• [Given data]
= = = = = = =

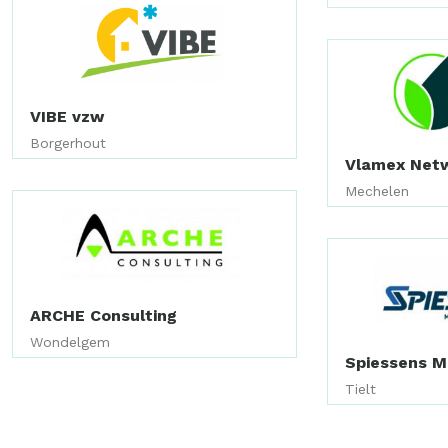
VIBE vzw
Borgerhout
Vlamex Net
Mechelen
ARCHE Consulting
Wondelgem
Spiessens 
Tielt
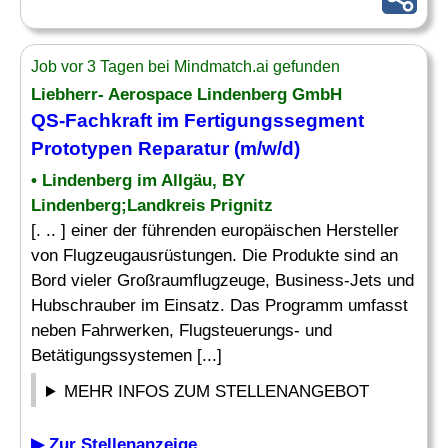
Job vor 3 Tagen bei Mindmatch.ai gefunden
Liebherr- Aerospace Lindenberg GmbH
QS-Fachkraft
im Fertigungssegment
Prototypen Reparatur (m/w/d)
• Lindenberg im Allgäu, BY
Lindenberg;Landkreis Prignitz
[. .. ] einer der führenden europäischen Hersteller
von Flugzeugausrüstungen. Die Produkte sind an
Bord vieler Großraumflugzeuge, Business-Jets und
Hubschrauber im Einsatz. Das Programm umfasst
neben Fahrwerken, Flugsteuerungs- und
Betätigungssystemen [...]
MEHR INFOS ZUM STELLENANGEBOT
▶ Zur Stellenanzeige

= = = = = = =

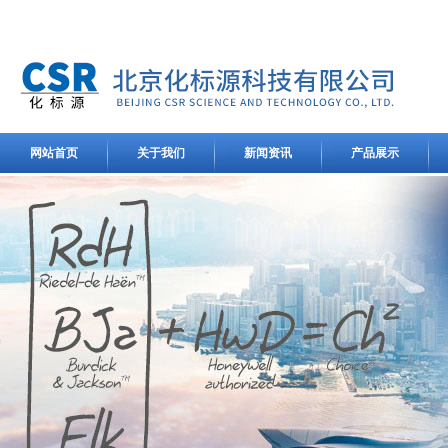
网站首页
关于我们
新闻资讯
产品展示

= = = = = = =

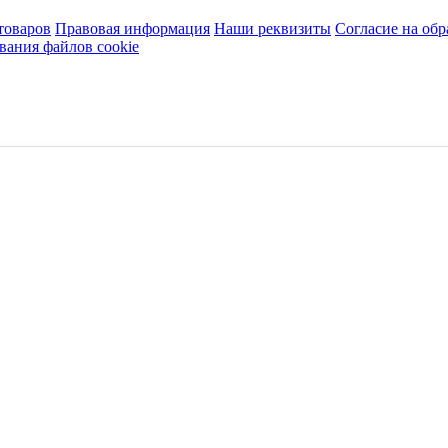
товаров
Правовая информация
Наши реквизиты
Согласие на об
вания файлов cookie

= = = = = = =

• [Problem to work on] All lines with the word "Lindenberg" need to be copied from the data above.

• [Output below]
Liebherr- Aerospace Lindenberg GmbH
• Lindenberg im Allgäu, BY
Lindenberg;Landkreis Prignitz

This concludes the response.